Planning HDFS Capacity¶
In HDFS, DataNode stores user files and directories as blocks, and file objects are generated on the NameNode to map each file, directory, and block on the DataNode.
The file objects on the NameNode require certain memory capacity. The memory consumption linearly increases as more file objects generated. The number of file objects on the NameNode increases and the objects consume more memory when the files and directories stored on the DataNode increase. In this case, the existing hardware may not meet the service requirement and the cluster is difficult to be scaled out.
Capacity planning of the HDFS that stores a large number of files is to plan the capacity specifications of the NameNode and DataNode and to set parameters according to the capacity plans.
Capacity Specifications¶
NameNode capacity specifications
Each file object on the NameNode corresponds to a file, directory, or block on the DataNode.
A file uses at least one block. The default size of a block is 134,217,728, that is, 128 MB, which can be set in the dfs.blocksize parameter. By default, a file whose size is less than 128 MB occupies only one block. If the file size is greater than 128 MB, the number of occupied blocks is the file size divided by 128 MB (Number of occupied blocks = File size/128). The directories do not occupy any blocks.

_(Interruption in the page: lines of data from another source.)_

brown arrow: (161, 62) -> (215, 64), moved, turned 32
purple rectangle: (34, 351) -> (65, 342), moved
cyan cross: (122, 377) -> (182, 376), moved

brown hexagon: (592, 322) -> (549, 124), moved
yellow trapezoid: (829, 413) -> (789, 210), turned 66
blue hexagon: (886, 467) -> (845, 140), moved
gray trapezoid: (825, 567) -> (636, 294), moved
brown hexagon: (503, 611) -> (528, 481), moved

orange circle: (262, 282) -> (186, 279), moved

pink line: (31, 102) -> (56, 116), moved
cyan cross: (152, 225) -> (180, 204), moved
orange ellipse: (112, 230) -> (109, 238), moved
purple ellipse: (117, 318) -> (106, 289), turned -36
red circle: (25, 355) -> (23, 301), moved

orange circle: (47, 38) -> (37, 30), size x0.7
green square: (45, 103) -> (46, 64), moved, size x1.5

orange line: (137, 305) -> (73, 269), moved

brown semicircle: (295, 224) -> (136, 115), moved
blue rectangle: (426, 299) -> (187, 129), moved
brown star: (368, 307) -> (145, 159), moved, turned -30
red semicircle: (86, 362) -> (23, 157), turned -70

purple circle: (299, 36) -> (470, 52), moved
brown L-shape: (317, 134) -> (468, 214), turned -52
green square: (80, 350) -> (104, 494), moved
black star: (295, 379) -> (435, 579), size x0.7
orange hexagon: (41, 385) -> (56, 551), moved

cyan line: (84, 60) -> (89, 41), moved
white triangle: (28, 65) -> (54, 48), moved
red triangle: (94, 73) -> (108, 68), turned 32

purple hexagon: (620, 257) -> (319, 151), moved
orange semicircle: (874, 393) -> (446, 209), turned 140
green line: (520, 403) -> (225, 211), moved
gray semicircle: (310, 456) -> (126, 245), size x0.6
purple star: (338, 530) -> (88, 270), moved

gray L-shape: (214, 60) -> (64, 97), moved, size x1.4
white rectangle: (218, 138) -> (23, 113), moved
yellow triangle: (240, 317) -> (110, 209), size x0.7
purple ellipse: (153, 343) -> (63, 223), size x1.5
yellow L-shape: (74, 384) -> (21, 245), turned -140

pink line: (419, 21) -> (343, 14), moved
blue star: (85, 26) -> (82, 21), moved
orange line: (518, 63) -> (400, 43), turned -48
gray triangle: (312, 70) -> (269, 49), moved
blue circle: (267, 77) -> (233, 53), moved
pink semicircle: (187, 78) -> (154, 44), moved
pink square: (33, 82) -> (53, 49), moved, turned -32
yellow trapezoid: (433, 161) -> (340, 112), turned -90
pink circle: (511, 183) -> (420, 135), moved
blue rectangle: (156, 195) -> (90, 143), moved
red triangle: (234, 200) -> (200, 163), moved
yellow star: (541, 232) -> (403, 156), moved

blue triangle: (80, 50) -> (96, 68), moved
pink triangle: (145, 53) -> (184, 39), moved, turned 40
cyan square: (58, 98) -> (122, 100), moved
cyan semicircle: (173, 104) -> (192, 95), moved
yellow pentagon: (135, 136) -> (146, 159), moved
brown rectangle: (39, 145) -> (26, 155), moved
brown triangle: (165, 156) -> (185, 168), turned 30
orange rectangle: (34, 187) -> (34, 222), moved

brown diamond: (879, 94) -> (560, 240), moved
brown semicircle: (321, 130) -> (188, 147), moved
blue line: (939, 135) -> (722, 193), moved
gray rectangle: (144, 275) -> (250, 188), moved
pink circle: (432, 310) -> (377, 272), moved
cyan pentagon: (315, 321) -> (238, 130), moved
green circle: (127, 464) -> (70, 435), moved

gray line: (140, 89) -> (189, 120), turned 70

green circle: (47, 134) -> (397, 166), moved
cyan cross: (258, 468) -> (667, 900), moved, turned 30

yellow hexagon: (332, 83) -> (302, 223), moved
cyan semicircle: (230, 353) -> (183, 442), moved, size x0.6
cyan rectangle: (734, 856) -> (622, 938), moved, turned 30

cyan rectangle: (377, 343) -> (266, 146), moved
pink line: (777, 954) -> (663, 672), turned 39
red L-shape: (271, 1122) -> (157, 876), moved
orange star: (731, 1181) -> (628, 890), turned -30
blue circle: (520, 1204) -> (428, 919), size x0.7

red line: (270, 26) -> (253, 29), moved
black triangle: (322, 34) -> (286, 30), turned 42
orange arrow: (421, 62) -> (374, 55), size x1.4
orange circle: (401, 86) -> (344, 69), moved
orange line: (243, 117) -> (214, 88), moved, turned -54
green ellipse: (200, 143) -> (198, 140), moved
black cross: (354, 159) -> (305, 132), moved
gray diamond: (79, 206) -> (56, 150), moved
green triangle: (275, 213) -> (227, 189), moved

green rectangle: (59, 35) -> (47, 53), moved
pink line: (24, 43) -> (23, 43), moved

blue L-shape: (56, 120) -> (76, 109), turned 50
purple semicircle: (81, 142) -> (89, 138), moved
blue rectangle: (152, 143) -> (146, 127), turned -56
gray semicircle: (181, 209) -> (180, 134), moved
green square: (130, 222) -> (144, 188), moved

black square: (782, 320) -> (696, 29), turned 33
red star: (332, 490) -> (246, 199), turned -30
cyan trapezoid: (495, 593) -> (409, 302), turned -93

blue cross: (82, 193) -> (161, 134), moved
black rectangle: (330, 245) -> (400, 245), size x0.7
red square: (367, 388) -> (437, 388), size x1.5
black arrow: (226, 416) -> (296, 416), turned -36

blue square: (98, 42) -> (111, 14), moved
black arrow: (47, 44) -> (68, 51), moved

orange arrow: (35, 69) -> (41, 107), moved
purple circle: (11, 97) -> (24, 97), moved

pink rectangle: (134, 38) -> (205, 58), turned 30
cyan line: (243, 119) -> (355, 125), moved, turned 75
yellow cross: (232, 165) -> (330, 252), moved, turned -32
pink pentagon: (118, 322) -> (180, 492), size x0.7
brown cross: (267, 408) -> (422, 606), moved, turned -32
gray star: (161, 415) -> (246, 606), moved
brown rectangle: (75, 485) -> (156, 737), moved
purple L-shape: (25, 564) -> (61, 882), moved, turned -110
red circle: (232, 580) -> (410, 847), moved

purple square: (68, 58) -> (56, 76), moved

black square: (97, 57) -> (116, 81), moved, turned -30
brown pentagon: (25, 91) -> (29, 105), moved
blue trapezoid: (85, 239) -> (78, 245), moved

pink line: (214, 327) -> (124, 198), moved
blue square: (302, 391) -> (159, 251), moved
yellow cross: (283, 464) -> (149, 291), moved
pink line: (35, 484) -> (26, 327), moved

Based on dfs.blocksize, the number of file objects on the NameNode is calculated as follows:
¶ Size of a File
Number of File Objects
< 128 MB
1 (File) + 1 (Block) = 2
> 128 MB (for example, 128 GB)
1 (File) + 1,024 (128 GB/128 MB = 1,024 blocks) = 1,025
The maximum number of file objects supported by the active and standby NameNodes is 300,000,000 (equivalent to 150,000,000 small files). dfs.namenode.max.objects specifies the number of file objects that can be generated in the system. The default value is 0, which indicates that the number of generated file objects is not limited.
DataNode capacity specifications
In HDFS, blocks are stored on the DataNode as copies. The default number of copies is 3, which can be set in the dfs.replication parameter.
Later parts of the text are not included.